Me entregó el sobre. Dentro había un billete de ida a Dayton, Ohio, junto con una nota formal impresa en papel con el escudo de mi familia. El mensaje lo había escrito mi hermana menor, Beatrice. Decía que la presencia de Elena en Whitmore House había perjudicado la reputación de la familia y que ella y Leo debían marcharse inmediatamente. Se había ordenado a seguridad que les ayudara en su salida y tenían prohibido regresar sin autorización por escrito.
“Llegó antes del desayuno con dos guardaespaldas. Leo todavía llevaba puesto el pijama. El personal recogió nuestras cosas mientras ella me decía que la decisión ya estaba tomada.”
“¿Por quién?”
“Eso fue lo que pregunté. Ella dijo que ahora que Liam se ha ido, no tengo cabida en tu familia. Dijo que solo me toleraban porque él me quería.”

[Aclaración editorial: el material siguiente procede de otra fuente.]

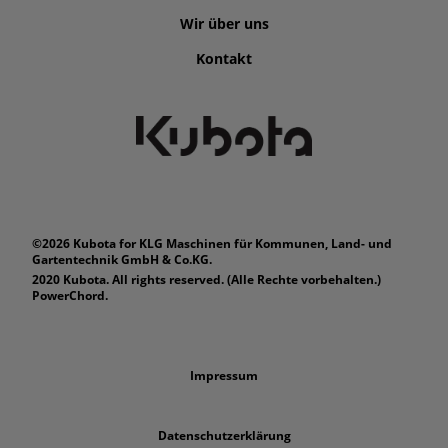
Wir über uns
Kontakt
©2026 Kubota for KLG Maschinen für Kommunen, Land- und
Gartentechnik GmbH & Co.KG.
2020 Kubota. All rights reserved. (Alle Rechte vorbehalten.)
PowerChord.
Impressum
Datenschutzerklärung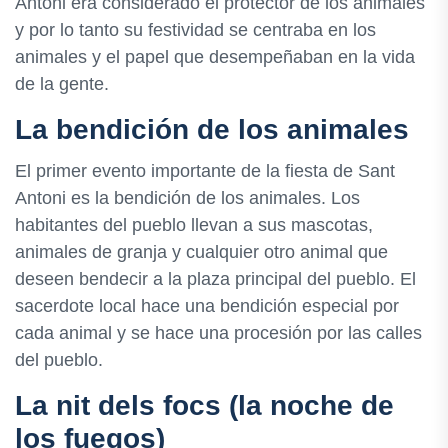
Antoni era considerado el protector de los animales
y por lo tanto su festividad se centraba en los
animales y el papel que desempeñaban en la vida
de la gente.
La bendición de los animales
El primer evento importante de la fiesta de Sant
Antoni es la bendición de los animales. Los
habitantes del pueblo llevan a sus mascotas,
animales de granja y cualquier otro animal que
deseen bendecir a la plaza principal del pueblo. El
sacerdote local hace una bendición especial por
cada animal y se hace una procesión por las calles
del pueblo.
La nit dels focs (la noche de
los fuegos)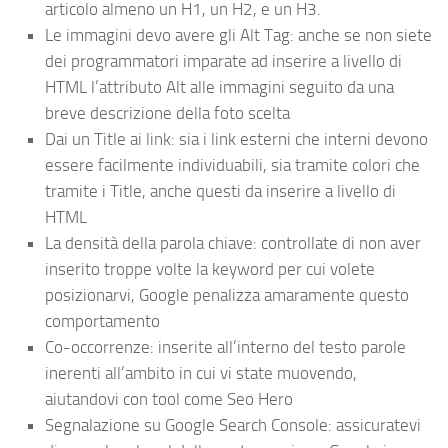
articolo almeno un H1, un H2, e un H3.
Le immagini devo avere gli Alt Tag: anche se non siete
dei programmatori imparate ad inserire a livello di
HTML l’attributo Alt alle immagini seguito da una
breve descrizione della foto scelta
Dai un Title ai link: sia i link esterni che interni devono
essere facilmente individuabili, sia tramite colori che
tramite i Title, anche questi da inserire a livello di
HTML
La densità della parola chiave: controllate di non aver
inserito troppe volte la keyword per cui volete
posizionarvi, Google penalizza amaramente questo
comportamento
Co-occorrenze: inserite all’interno del testo parole
inerenti all’ambito in cui vi state muovendo,
aiutandovi con tool come Seo Hero
Segnalazione su Google Search Console: assicuratevi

Mi hijo Liam había fallecido el año anterior. Elena jamás había pedido riqueza, influencia ni un puesto en la fundación familiar. Solo deseaba criar a su hijo en paz en la casa de huéspedes donde ella y Liam habían vivido. Beatrice, sin embargo, creía que Leo representaba el futuro del apellido Whitmore. Había decidido que los orígenes humildes de Elena la hacían incapaz de criarlo.

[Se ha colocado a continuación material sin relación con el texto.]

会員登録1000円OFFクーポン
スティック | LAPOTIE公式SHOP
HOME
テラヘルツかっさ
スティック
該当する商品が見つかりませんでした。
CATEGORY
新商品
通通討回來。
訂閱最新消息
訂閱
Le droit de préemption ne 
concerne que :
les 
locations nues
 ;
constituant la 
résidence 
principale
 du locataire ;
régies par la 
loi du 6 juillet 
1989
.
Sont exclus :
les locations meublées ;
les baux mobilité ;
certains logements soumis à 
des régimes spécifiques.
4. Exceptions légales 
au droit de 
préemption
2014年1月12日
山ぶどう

“Me dijo que Leo debía crecer rodeado de gente que entendiera su nombre. Me dijo que si de verdad lo amaba, no me opondría a lo que fuera mejor para él.”
“¿Alguien te hizo daño?”
“Uno de los guardias me quitó el teléfono cuando intenté llamarte. Beatrice dijo que me estaba poniendo histérica.”
Entendí su plan de inmediato. Beatrice pretendía enviar a Elena de regreso a su ciudad natal y luego solicitar la custodia de Leo alegando preocupación y deber familiar. Había confundido mi ausencia con un permiso.
“Recoge tus cosas. Tú y Leo vais a volver a casa.”